It has been reported that the newly installed President of Mexico, Andres Manuel Lopez Obrador, has called on King Felipe VI of Spain and Pope Francis to apologize for the treatment of the native peoples of Mexico during and after its conquest in the 16th century. The proposal has already been rejected by the Spanish Government.
President Obrador is often viewed as a populist, and this demand certainly has the hallmarks of a publicity stunt. In a country ravaged by drugs cartels and corruption, which Obrador was elected, like all Mexican presidents, to oppose, it is very convenient to fix national attention on the crimes of five centuries ago, committed by institutions today represented by people thousands of miles away.
This is not to suggest that there were no wrongs committed by Spanish Catholics during the period of the Conquest, or that the right of the Spanish crown to conquer the area in the first place is straightforwardly correct. These are complex issues.

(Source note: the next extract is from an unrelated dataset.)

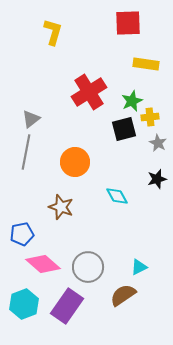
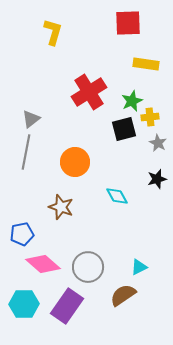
cyan hexagon: rotated 20 degrees clockwise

But demanding apologies does little to clarify these issues or to promote reconciliation. If they have any impact at all, such gestures tend to reinforce one stereotype at the expense of another, when a more nuanced view is necessary for a just historical appraisal. Part of that appraisal would be an acknowledgment that Europeans did not import the institution of slavery into some kind of ideal, peaceful community, but found in central America a society characterized by slavery, exploitation, and human sacrifice on an industrial scale. Another would be that at key historical junctures the Church, and indeed the Spanish crown, worked to improve the lot of enslaved peoples, even at the risk of provoking civil war with slave-owners.